18. Jangan beranggapan bahwa semakin banyak tindakan, semakin banyak jenis obat diberikan atau pemeriksaan dilakukan, akan memberikan kebaikan bagi kesehatan. Sebaliknya, seberapa bisa sebaiknya membatasi tindakan medis, terlebih yang bersifat invasif (bedah, tindakan suntikan, pemeriksaan dengan radioaktif, pemeriksaan dengan cairan kontras, pemeriksaan dengan manipulasi bagian dalam tubuh). Kalau boleh tidak dilakukan, sebaiknya tidak dilakukan. Betapa enteng dan sederhana pun setiap tindakan invasif, seperti memasukkan pipa, selang, atau bahan pemeriksa ke dalam tubuh, selalu ada risiko jeleknya.

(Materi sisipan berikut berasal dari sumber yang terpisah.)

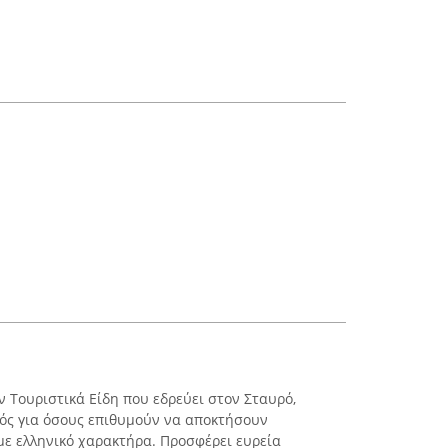
ν Τουριστικά Είδη που εδρεύει στον Σταυρό,
μός για όσους επιθυμούν να αποκτήσουν
με ελληνικό χαρακτήρα. Προσφέρει ευρεία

19. Setiap kali dokter meminta pemeriksaan, baik laboratorium, pemotretan organ, atau apa saja, pasien harus tahu hasilnya. Tentu perlu bertanya sebelum semua anjuran pemeriksaan itu dilakukan, apa tujuannya, dan apa yang diharapkan. Orang yang sudah jelas kanker paru-paru, buat apa diperiksa teropong bronchoscopy lagi, yang selain menambah biaya, berisiko memperburuk kondisi pula. Tanpa kabar medis dari dokter, bukan berarti selalu berita baik.

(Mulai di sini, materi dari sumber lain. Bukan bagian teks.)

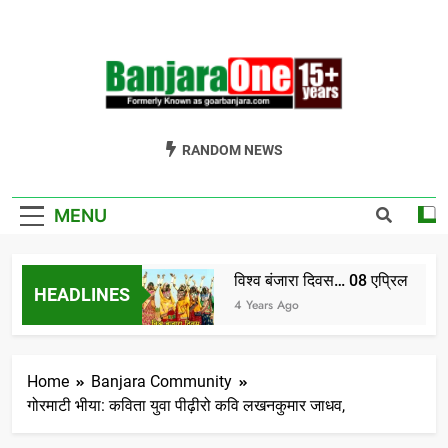
Skip
to
content
Welcome To
Gor Banjara News, Entertainment, Music Portal
RANDOM NEWS
Banjara One
Formerly
MENU
GoarBanjara.com
विश्व बंजारा दिवस… 08 एप्रिल
HEADLINES
India) भाग-1
4 Years Ago
Home
Banjara Community
गोरमाटी भीया: कविता युवा पीढ़ीरो कवि लखनकुमार जाधव,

20. Kalau dokter melakukan tindakan medis atau pemberian obat yang merupakan penemuan baru atau peralatan medis baru, pastikan apakah temuan itu sudah aman dan menempuh uji klinis atau uji aman berdasarkan laporan ilmiah, dan sudah disetujui Badan Pengawasan Obat setempat atau internasional.

Banyak kali terjadi, pasien menjadi kelinci percobaan untuk obat, teknik, atau cara pemeriksaan baru yang belum tentu aman dan sahih secara medis. Perlu bukti mutakhir bahwa apa yang dokter lakukan, kerjakan, dan berikan betul legal secara medis dan dinilai aman.